Ao unir capital e trabalho, os sócios de uma sociedade visam alcançar o que o homem sozinho nem sempre consegue realizar. Daí, a necessidade de se unir em sociedade, constituída pela a união de uma ou mais pessoas, que aliam esforços visando um fim comum.

Nesse sentido Carlos Fulgêncio da Cunha Peixoto1 ensina que a sociedade é a mais alta expressão do poder do homem. Tudo o que o indivíduo, isoladamente, não consegue, em sua fraqueza, atingir, é alcançado pela união.

A sociedade constitui-se pela manifestação de vontade de duas ou mais pessoas que assumem a obrigação de contribuir com seus esforços e recursos para exercer atividade econômica e lograr fins comuns.

Essa união é materializada no contrato social, seu ato constitutivo, imprescindível para sua formação, pois vincula juridicamente os sócios, e estes e a sociedade, estabelece regras e cria um sujeito de direi-tos e obrigações,2 dotado de personalidade jurídica.3

Constituída a sociedade, mister se faz a nomeação de seu representante legal, seu administrador, sócio ou não, que manifestará sua vontade.
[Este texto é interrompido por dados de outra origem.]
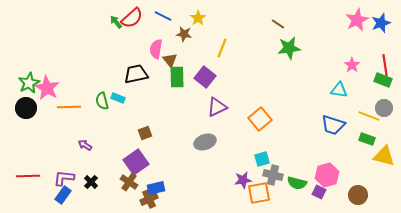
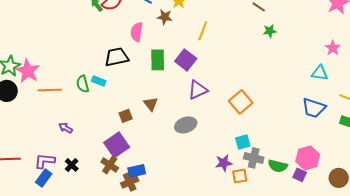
green star: (289, 48) -> (270, 31), size x0.6
brown triangle: (170, 60) -> (151, 104), moved
orange square: (259, 193) -> (240, 176), size x0.7

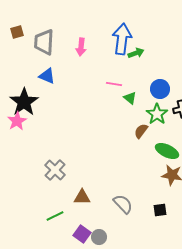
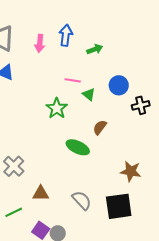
blue arrow: (122, 39) -> (66, 35), moved, size x0.7
green star: (157, 114) -> (57, 108), moved
green ellipse: (167, 151) -> (78, 147), moved
black square: (160, 210) -> (119, 206), size x2.0

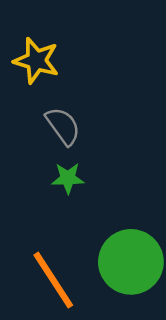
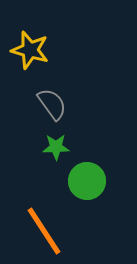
green circle: (131, 262) -> (87, 181), moved, size x0.7

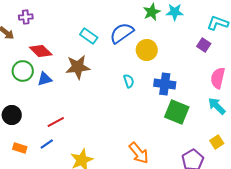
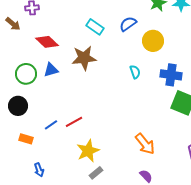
blue semicircle: (122, 33) -> (128, 24), size x0.7
green circle: (23, 71) -> (26, 74), moved
red line: (56, 122) -> (74, 122), moved
blue line: (47, 144) -> (51, 125), moved

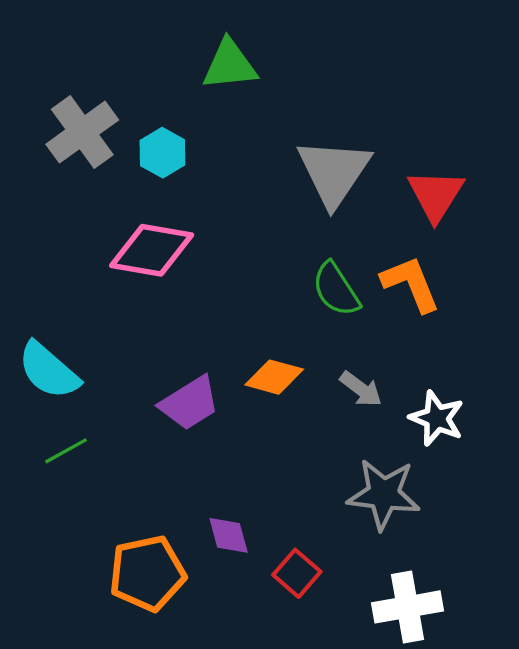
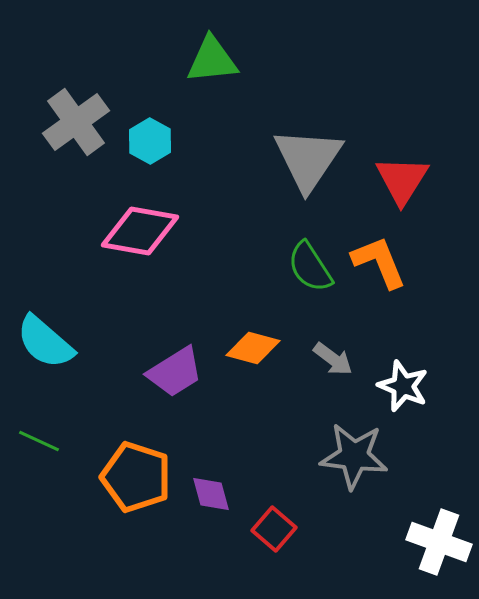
green line: (66, 451) -> (39, 441), moved, turned 54
orange pentagon: (147, 573) -> (136, 477), moved, turned 30
white cross: (407, 607) -> (439, 542), moved, turned 30

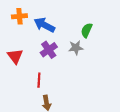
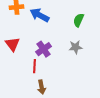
gray star: (76, 48) -> (76, 47), moved
purple cross: (49, 50) -> (44, 49), moved

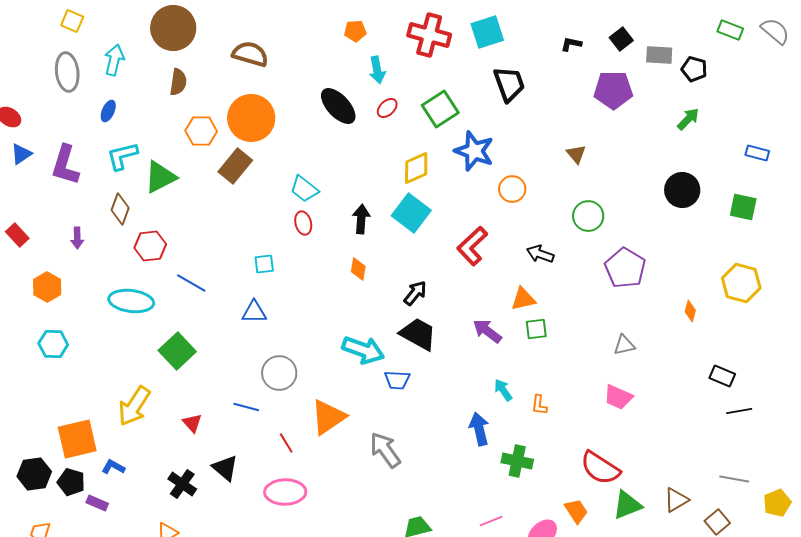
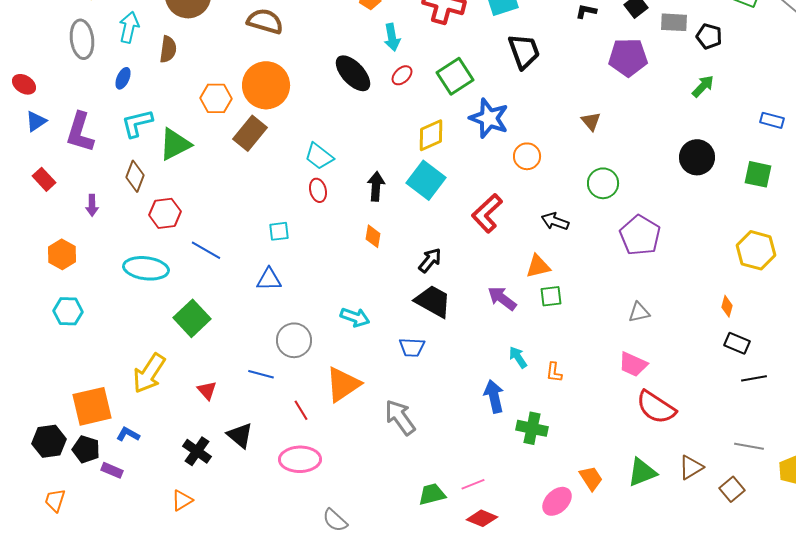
brown semicircle: (178, 82) -> (168, 49), moved
red rectangle: (17, 235) -> (44, 179), moved
orange diamond: (690, 311) -> (727, 306), moved
cyan arrow: (363, 350) -> (355, 317), moved, size x0.7
red semicircle: (600, 468) -> (656, 407), moved
pink line: (491, 521) -> (473, 484), moved

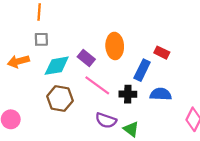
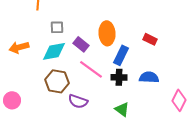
gray square: (41, 39) -> (57, 27), moved
blue rectangle: (142, 70) -> (121, 55), moved
purple semicircle: (106, 120) -> (78, 101), moved

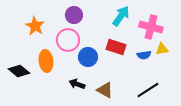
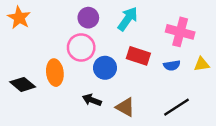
cyan arrow: (121, 16) -> (128, 19), moved
orange star: (35, 26) -> (19, 18), moved
yellow triangle: (162, 49) -> (202, 64), moved

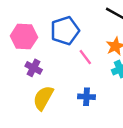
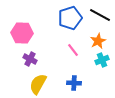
blue pentagon: (65, 31) -> (70, 18), moved

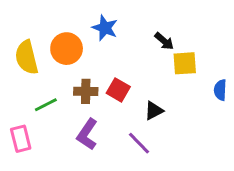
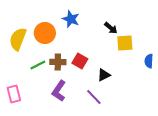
yellow semicircle: (27, 57) -> (18, 39), turned 35
green line: (46, 105) -> (38, 65), moved

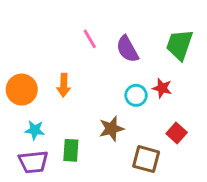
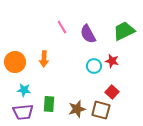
green trapezoid: (179, 45) -> (124, 31), turned 45
brown star: (111, 129) -> (77, 109), moved
red square: (177, 133) -> (112, 92), moved

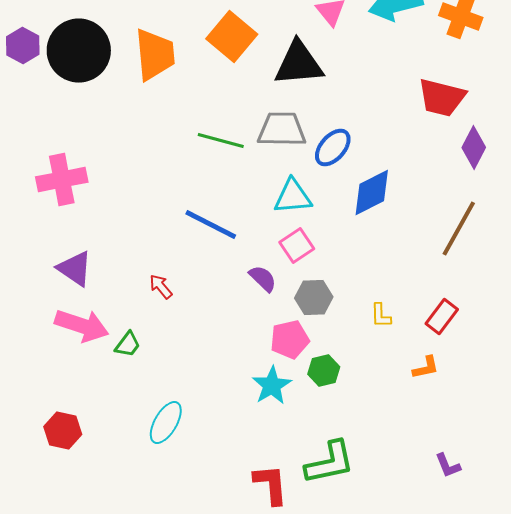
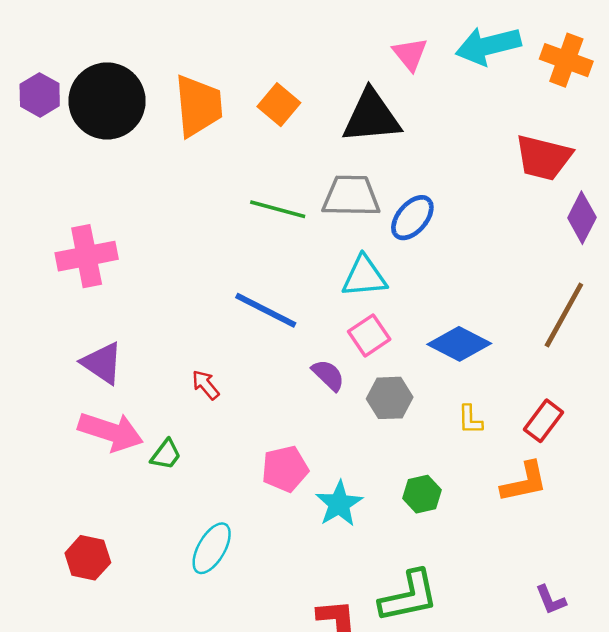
orange square: (232, 36) -> (279, 105), moved, size x0.7
blue diamond: (372, 192) -> (459, 344), moved, turned 54
pink pentagon: (290, 340) -> (285, 469), moved
orange L-shape: (426, 368) -> (524, 482), size x1.5
green hexagon: (324, 370) -> (422, 494), moved

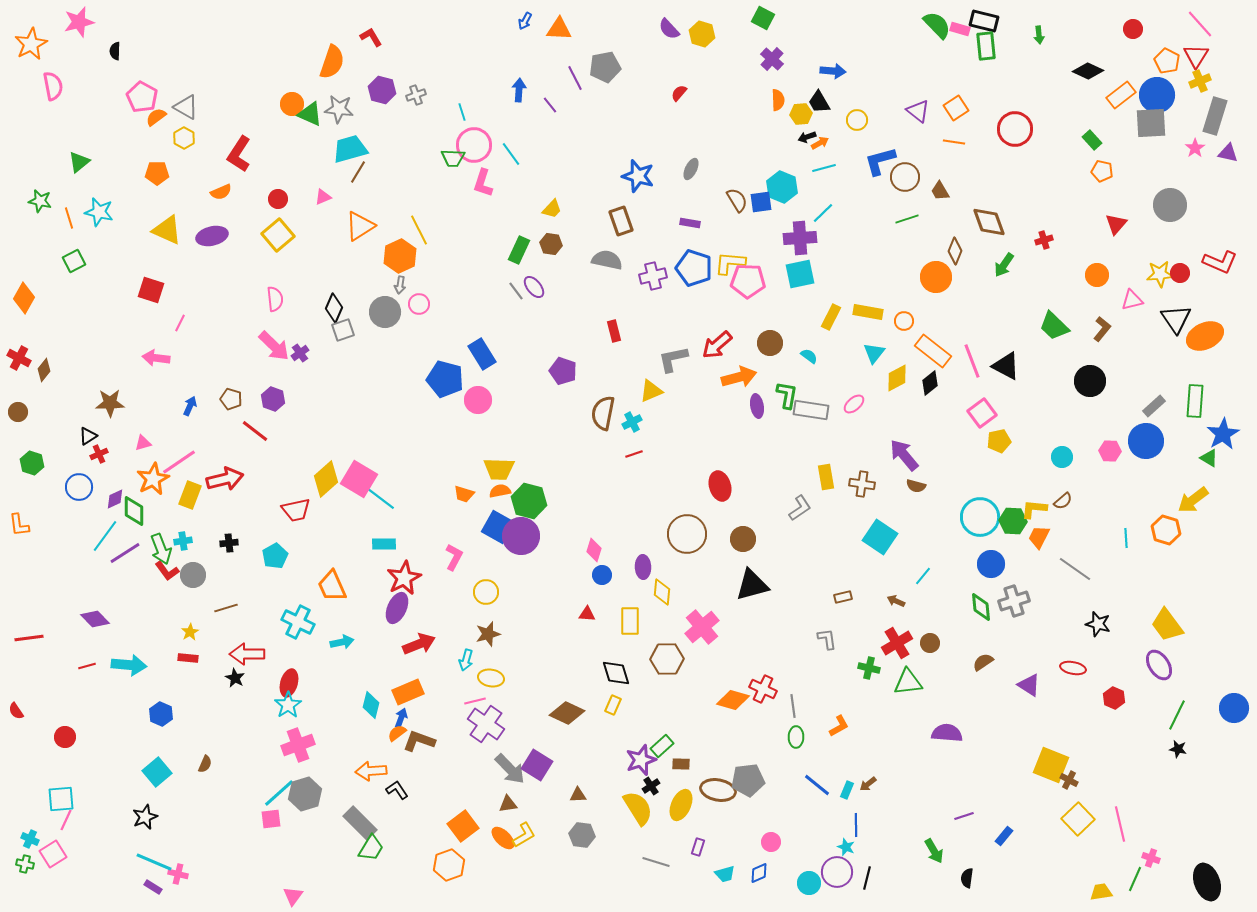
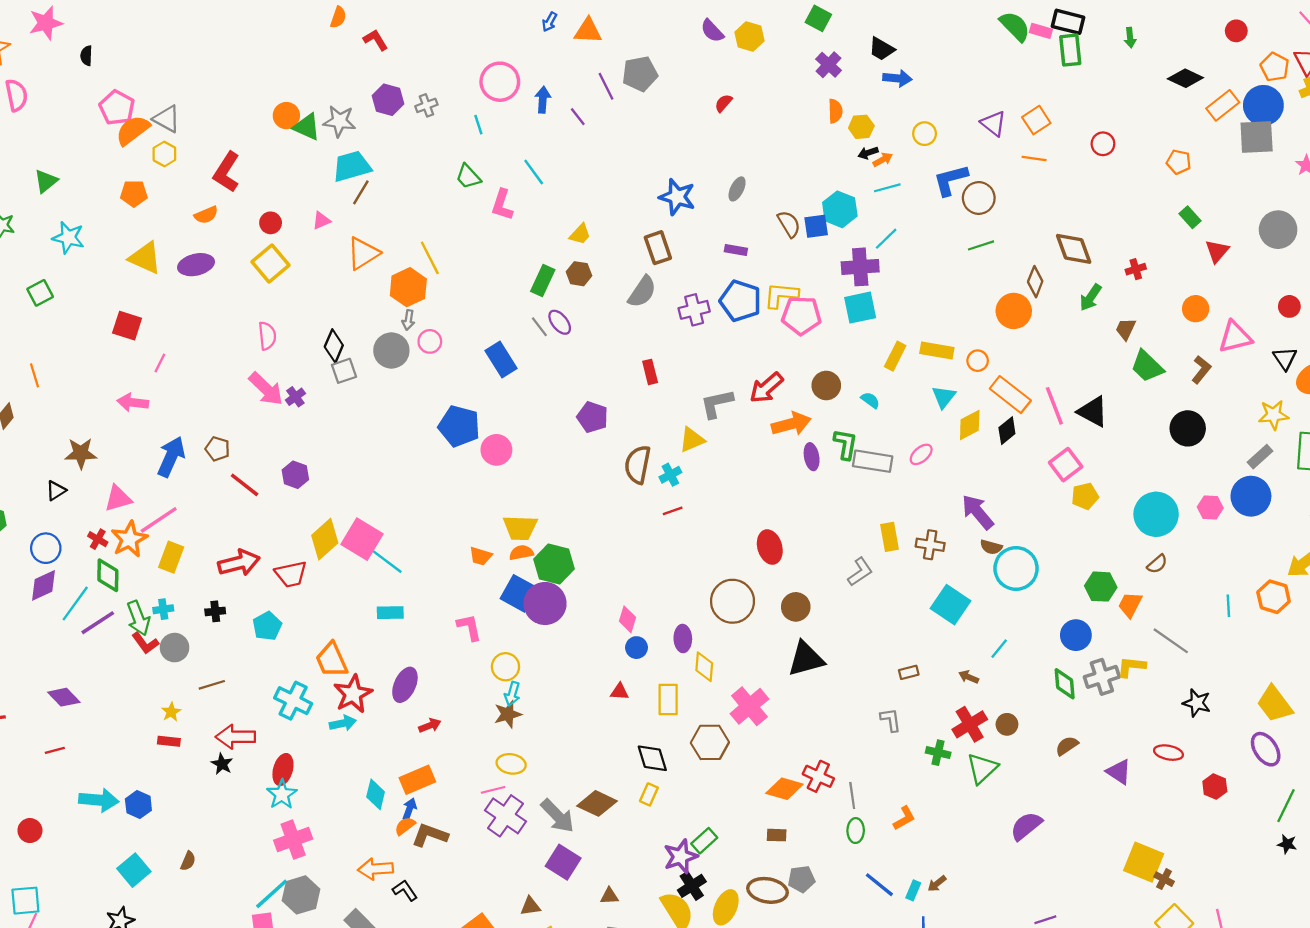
orange semicircle: (332, 62) -> (338, 17), moved, size x0.6
black trapezoid: (819, 102) -> (882, 49), moved, turned -30
orange semicircle: (156, 117) -> (133, 130), size x1.5
red circle: (1015, 129) -> (1103, 144), size x0.6
green rectangle: (1092, 140) -> (1190, 217), moved
pink circle: (474, 145) -> (500, 82), moved
green trapezoid: (453, 158) -> (468, 177), turned 45
orange pentagon: (1102, 171) -> (1179, 162), moved
brown trapezoid: (940, 191) -> (1126, 329), moved, turned 55
orange line: (69, 218) -> (34, 375), moved
gray semicircle: (607, 260) -> (642, 292), turned 112
yellow star: (1160, 274) -> (1274, 415), moved
pink triangle: (1132, 300) -> (1235, 337), size x1.4
black triangle: (1176, 319) -> (1285, 358), size x0.7
blue rectangle: (482, 354) -> (501, 360), moved
purple hexagon: (273, 399) -> (295, 475), moved
blue arrow: (190, 406) -> (171, 457), size x1.8
pink triangle: (143, 443) -> (118, 498), size x1.5
red cross: (99, 454) -> (98, 539), moved, turned -36
cyan circle: (1062, 457) -> (1156, 514), size x1.8
red arrow: (225, 479) -> (239, 563), moved
purple diamond: (115, 499) -> (44, 585), moved, size x1.4
yellow L-shape: (1034, 509) -> (1131, 667), moved
cyan circle: (980, 517) -> (1016, 568), moved
pink L-shape: (454, 557) -> (469, 627), turned -40
red star: (404, 578) -> (353, 694), moved
red arrow: (419, 644) -> (430, 725), size x0.6
cyan arrow: (466, 660) -> (512, 694), moved
cyan arrow: (129, 665) -> (99, 800), moved
green triangle: (908, 682) -> (982, 768), turned -36
purple semicircle: (947, 733) -> (1026, 826), turned -44
brown rectangle: (681, 764) -> (777, 835), moved
gray arrow: (510, 769) -> (557, 816), moved
gray pentagon: (748, 780) -> (801, 879), size x0.7
black cross: (651, 786) -> (692, 886), size x1.4

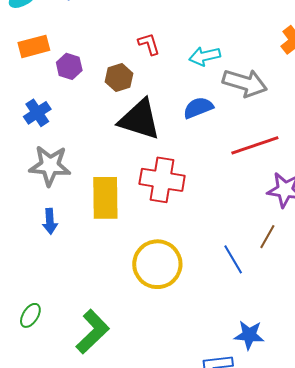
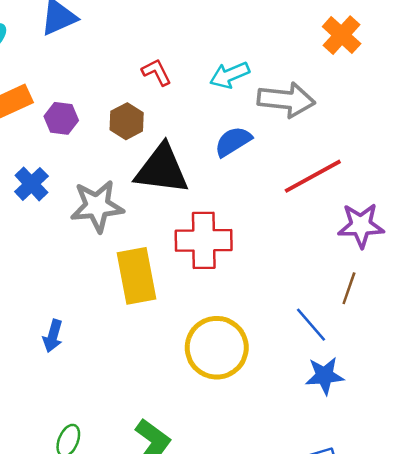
gray star: (50, 166) -> (97, 206), moved
blue arrow: (50, 221) -> (53, 336), moved, turned 30
blue star: (249, 335) -> (325, 376), moved

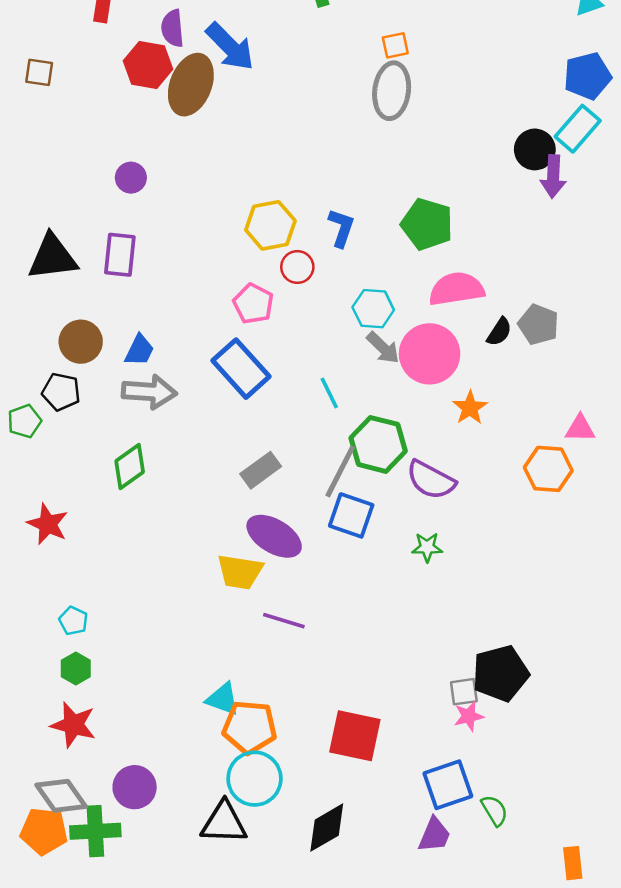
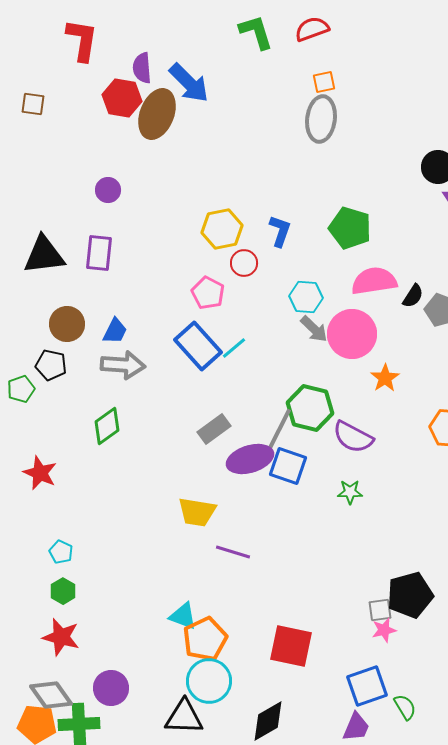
black semicircle: (499, 332) -> (413, 296), moved
cyan line: (329, 393) -> (234, 348), moved, turned 76
purple ellipse: (274, 536) -> (250, 459), moved, turned -48
orange pentagon: (250, 727) -> (205, 639), turned -30

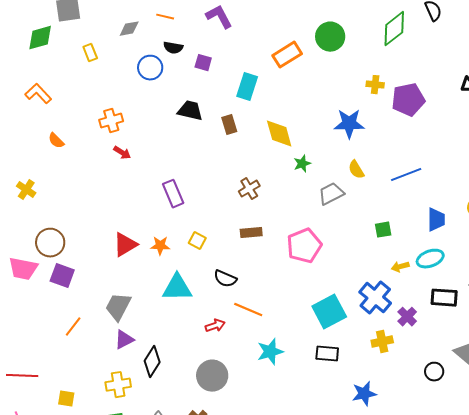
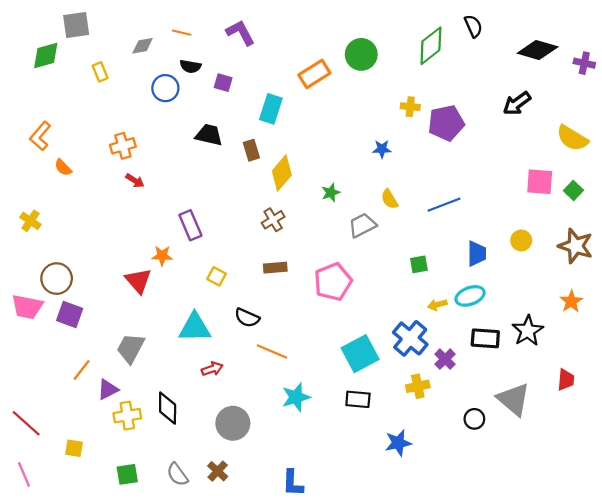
orange L-shape: (38, 94) -> (40, 136), moved, turned -96
blue star: (349, 124) -> (382, 149), size x0.6
yellow diamond: (279, 134) -> (282, 173), moved, turned 56
red triangle: (125, 245) -> (138, 281), turned -40
orange star: (160, 246) -> (162, 256), moved
red arrow: (215, 326) -> (212, 369), moved
purple triangle: (124, 340) -> (108, 390), moved
black diamond: (152, 362) -> (168, 408), turned -32
red line: (22, 376) -> (26, 423), turned 40
yellow cross: (118, 385) -> (127, 416), moved

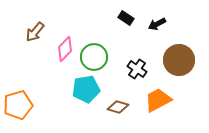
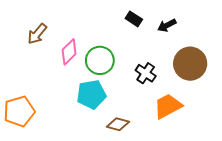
brown diamond: (118, 107) -> (118, 124), moved

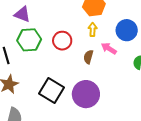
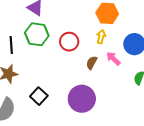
black square: (52, 90) -> (39, 96), moved, size x0.7

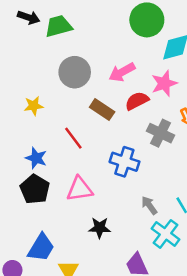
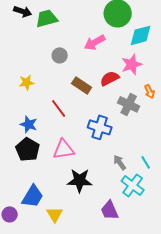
gray circle: (75, 72) -> (60, 55), size x0.6
pink arrow: (122, 72) -> (95, 42), moved
black star: (100, 228) -> (80, 180), size x1.4

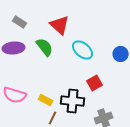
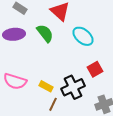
black cross: (73, 101) -> (73, 87), turned -30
Investido na função, o administrador assume uma série de encargos, uma vez que irá administrar patrimônio alheio, tendo os sócios o direito de fiscalizar sua gestão, solicitando e exigindo a apresentação dos livros contábeis, comerciais e fiscais e a prestação de contas.

A lei lhe atribui inúmeras obrigações, que não sendo cumpridas, permitem aos sócios destituí-lo do cargo, seja por deliberação, seja por decisão judicial, não obstante a eventual ação de responsabilidade civil4 ou criminal.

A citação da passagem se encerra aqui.